I gazed at him, aghast. Where had this suddenly come from?

The encounter I'm here describing took place very recently, in the course of a large academic dinner at a University in another city, not my own one. It was a pleasant occasion, and the people at my table were innocuously and comfortably talking about sociological issues connected with the economic crisis, all completely harmless and (relatively) uncontentious. And then I heard the academic on my right hand side say to the person opposite him, 'Bloody Jews.'

When he saw my appalled stare, he said impatiently, 'Oh well, I'm sorry, but really...!'

'I'm glad you're sorry,' I replied politely, collecting myself together for a fight. But then he asked, 'Are you Jewish?' When I nodded, this academic - whom I'd met for the first time that day - put his arm around me and said, 'I'm sorry, but really Israel is terrible, the massacres, Plan Dalet, the ethnic cleansing, they're like the Nazis, they're the same as the Nazis...'

The encircling arm was offensive enough in its own right, but the Nazi reference was conclusive - it's so manifestly false, and when addressed to a Jew, it's designed to wound; no one makes that equivalence without malicious prejudice. And this, after all, was an academic talking, a professor, someone trained to resist casual stereotypes and easy equivalences...

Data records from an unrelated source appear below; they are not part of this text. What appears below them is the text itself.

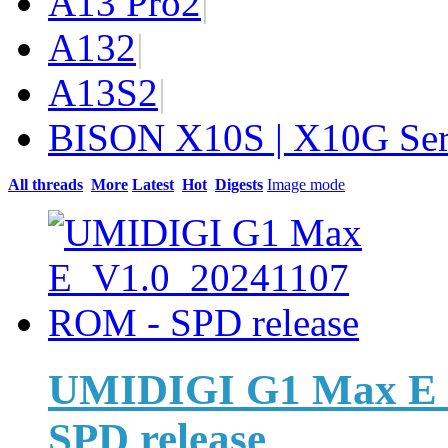
A13 Pro
2
|
A13
2
|
A13S
2
|
BISON X10S | X10G Ser
All threads
More
Latest
Hot
Digests
Image mode
UMIDIGI G1 Max E_
SPD release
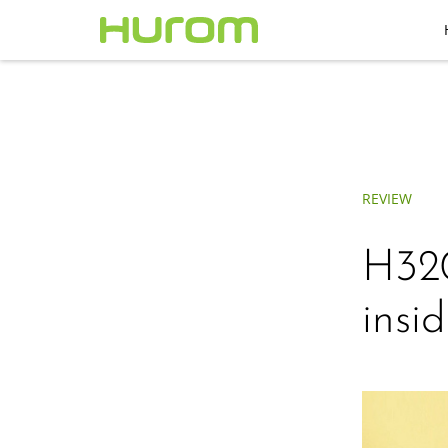
REVIEW
H320
insid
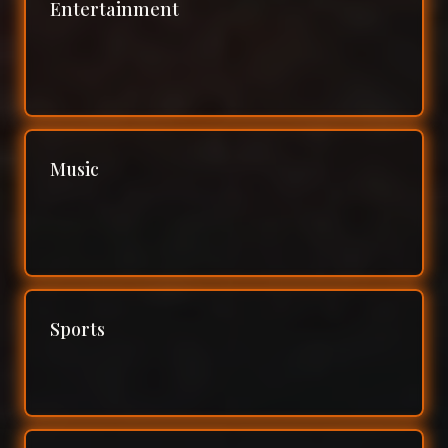
Entertainment
Music
Sports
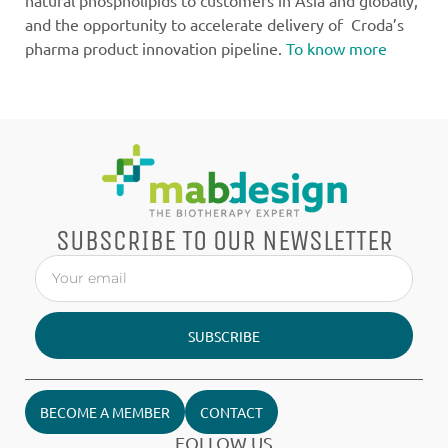
natural phospholipids to customers in Asia and globally,
and the opportunity to accelerate delivery of Croda’s
pharma product innovation pipeline.
To know more
SUBSCRIBE TO OUR NEWSLETTER
SUBSCRIBE
BECOME A MEMBER
CONTACT
FOLLOW US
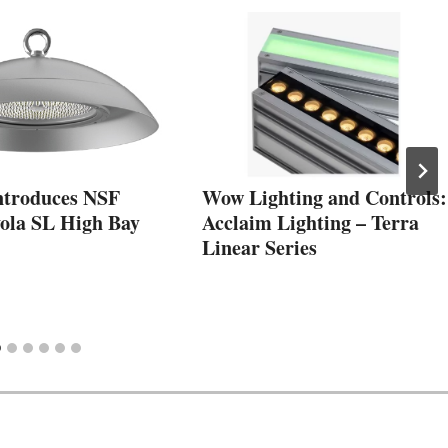
Introduces NSF
Wow Lighting and Controls:
ola SL High Bay
Acclaim Lighting – Terra
Linear Series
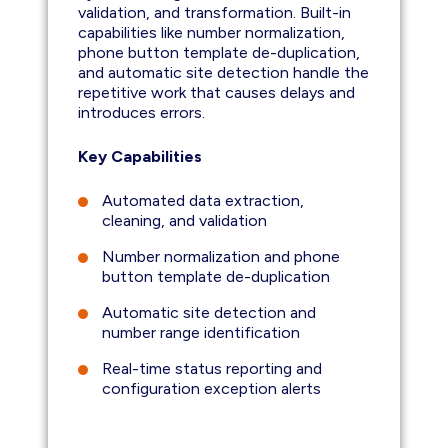
validation, and transformation. Built-in
capabilities like number normalization,
phone button template de-duplication,
and automatic site detection handle the
repetitive work that causes delays and
introduces errors.
Key Capabilities
Automated data extraction,
cleaning, and validation
Number normalization and phone
button template de-duplication
Automatic site detection and
number range identification
Real-time status reporting and
configuration exception alerts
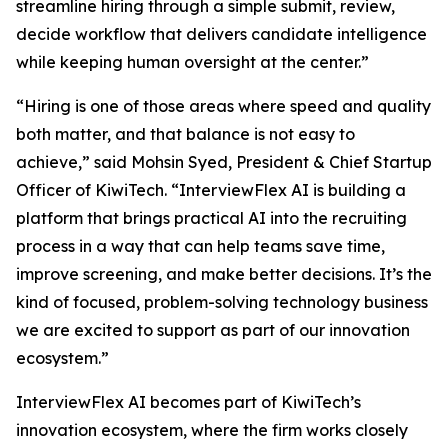
streamline hiring through a simple submit, review,
decide workflow that delivers candidate intelligence
while keeping human oversight at the center.”
“Hiring is one of those areas where speed and quality
both matter, and that balance is not easy to
achieve,” said Mohsin Syed, President & Chief Startup
Officer of KiwiTech. “InterviewFlex AI is building a
platform that brings practical AI into the recruiting
process in a way that can help teams save time,
improve screening, and make better decisions. It’s the
kind of focused, problem-solving technology business
we are excited to support as part of our innovation
ecosystem.”
InterviewFlex AI becomes part of KiwiTech’s
innovation ecosystem, where the firm works closely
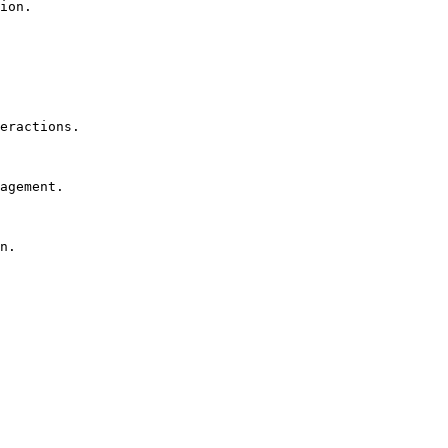
ion.

eractions.

agement.

n.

Read the rest. It could happen here, of course, but it's hard not to register that these stories seem to be Britain day by day.

2 Comments

I feel she should expose the guy, if not publicly then in a letter to the academy.

That said, I've heard stuff like this here in the US - but it's probably much more common in Britain.

I don't think Britain has ever confronted either its own antisemitism let alone British attitudes toward Israel. Instead, it's become a center of antizionist propaganda - but then it has been for decades.

I too believe Eve Gerrard should name him. I also think anyone else who heard this should name him.

I am very sorry Eve Gerrard had to put up with his behaviour, not just the originally words. But even as a non-Jew I find this offensive. I am sure Eve Gerrard is trying to spare some people's feelings out of truly decent motives, but this was a public occasion at the university in question, and thus a matter of public interest. So I would respectfully ask that Eve reconsider.

Had he apologised, then there would be a better case for not making it public. But while he's unrepentant, the university and public should be allowed to know. The latter, after all, do pay for our universities. Personally I don't want an unrepentant, mouthy anti-semite supported by my taxes.

Although I'm sure Eve doesn't mean this, it shames British academia more if he is protected than if he is named.